Già in passato uno studio su 446 pazienti con grave trauma cranico (TBI) ha rilevato che il tasso di mortalità era significativamente inferiore per il gruppo THC-positivo (2,4%) rispetto al gruppo THC-negativo (11,5%). Un test THC positivo nei pazienti con trauma cranico è stato anche associato a una degenza in terapia intensiva più breve e a minor necessità di ventilazione.I potenziali effetti positivi dell’uso di cannabis sono stati notati anche nei sintomi successivi a commozione cerebrale, in modo tale che i pazienti con commozioni cerebrali che hanno usato cannabis a scopo ricreativo hanno mostrato un carico di sintomi inferiore alla settimana 3 e 4 di recupero dalla commozione cerebrale. Uno studio clinico in pazienti con trauma cranico grave che utilizzava un cannabinoide sintetico non psicotropo ha portato a una riduzione acuta della pressione intracranica e della pressione di perfusione cerebrale e a un miglioramento dei punteggi della Glasgow Outcome Scale (scala del coma).
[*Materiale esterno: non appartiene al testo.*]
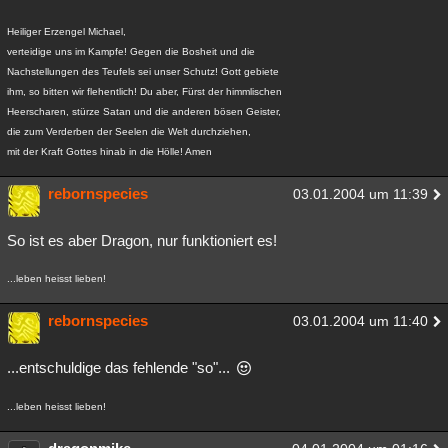
Heiliger Erzengel Michael,
verteidige uns im Kampfe! Gegen die Bosheit und die
Nachstellungen des Teufels sei unser Schutz! Gott gebiete
ihm, so bitten wir flehentlich! Du aber, Fürst der himmlischen
Heerscharen, stürze Satan und die anderen bösen Geister,
die zum Verderben der Seelen die Welt durchziehen,
mit der Kraft Gottes hinab in die Hölle! Amen
rebornspecies
03.01.2004 um 11:39
So ist es aber Dragon, nur funktioniert es!
...leben heisst lieben!
rebornspecies
03.01.2004 um 11:40
...entschuldige das fehlende "so"...
...leben heisst lieben!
Questo studio ha incluso 43 calciatori adulti (gruppo Cannabis che usava cannabis almeno una volta alla settimana negli ultimi 6 mesi, n = 24; gruppo di controllo non cannabis, n = 19). Venti colpi di testa calcistici, indotti da un particolare modello, hanno compromesso significativamente la funzione oculare-motoria, ma i gradi di compromissione erano inferiori nel gruppo della cannabis rispetto ai controlli. Il gruppo di controllo ha aumentato significativamente il suo livello sierico di un marcatore di danno, mentre nessun cambiamento è stato osservato nel gruppo cannabis. L’attuale studio è la prima prova empirica nell’uomo che l’uso cronico di cannabis può essere associato a un miglioramento della resilienza funzionale oculomotoria e alla soppressione delle risposte neuroinfiammatorie.

cannabis calcio traumi
https://www.cell.com/iscience/fulltext/S2589-0042(23)01025-8?_returnURL=https%3A%2F%2Flinkinghub.elsevier.com%2Fretrieve%2Fpii%2FS2589004223010258%3Fshowall%3Dtrue

Ancora sui traumi

In questo caso sono stati utilizzati dati nazionali del New Jersey. L’analisi non ha mostrato differenze significative nella mortalità in ospedale tra i gruppi cannabis positivi e quelli negativ. La durata mediana della degenza ospedaliera in entrambi i gruppi non era significativamente diversa  Nessuna differenza significativa è stata trovata tra i due gruppi per quanto riguarda le complicanze ospedaliere ad eccezione dell’embolia polmonare (EP) con lo 0,1% in meno di incidenza di EP nel gruppo cannabis positivo rispetto al gruppo cannabis negativo (0,4 vs. 0,5%). L’incidenza di TVP era identica in entrambi i gruppi (0,9% vs. 0,9%).
https://www.injuryjournal.com/article/S0020-1383(23)00454-0/fulltext

CBD contro l’ipertensione

Studiosi dell’Università di Spalato in Croazia hanno dimostrato una riduzione della pressione arteriosa in 51 pazienti con uso di CBD. Il CBD veniva somministrato per cinque settimane, e poi per altre cinque era dato placebo. Il potente vasocostrittore urotensina sembra essere implicato nella riduzione della pressione sanguigna mediata dal CBD, sebbene siano necessarie ulteriori ricerche per confermare questi risultati.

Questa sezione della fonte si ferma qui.